Back in 1955, when I got my degree, the chemistry departments of pharmaceutical companies represented the shining castle on the hill for the many synthetic organic chemists who opted for careers in industry.   Those laboratories offered the best chance to work on relatively complex molecules.  The goal of producing compounds aimed at alleviating disease added a somewhat altruistic motive to the simple desire to carry out what we considered engrossing chemistry.  This perception probably still obtains today even though the shape of the industry has undergone a massive change.  Back in the nineteen-fifties, the industry consisted of a few big companies and a host of smaller firms.  The former still exists in some form, though more often than not as part of some agglomeration with other firms, and not uncommonly under some other name.  Most of the smaller companies have disappeared with nary a trace.  This brief account traces the convoluted stories of the several companies with which I have been associated.

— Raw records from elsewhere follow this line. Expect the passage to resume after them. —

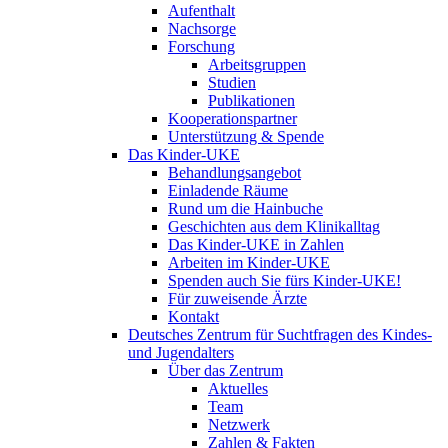
Aufenthalt
Nachsorge
Forschung
Arbeitsgruppen
Studien
Publikationen
Kooperationspartner
Unterstützung & Spende
Das Kinder-UKE
Behandlungsangebot
Einladende Räume
Rund um die Hainbuche
Geschichten aus dem Klinikalltag
Das Kinder-UKE in Zahlen
Arbeiten im Kinder-UKE
Spenden auch Sie fürs Kinder-UKE!
Für zuweisende Ärzte
Kontakt
Deutsches Zentrum für Suchtfragen des Kindes-
und Jugendalters
Über das Zentrum
Aktuelles
Team
Netzwerk
Zahlen & Fakten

As a freshly minted Ph.D. I had the very good luck to get a job in the industry with what was then one of the upcoming smaller firms. That company, G. D. Searle, was a family owned concern located in Skokie, Illinois, a suburb of Chicago.  Like many other pharmaceutical firms it got its start by manufacturing standard recipes that had in earlier days been compounded by individual pharmacists.  Shortly after World War 2, the company apparently hit it big with some quite popular product.  The motion sickness remedy, Dramamine, was probably the drug that set Searle on the road to riches.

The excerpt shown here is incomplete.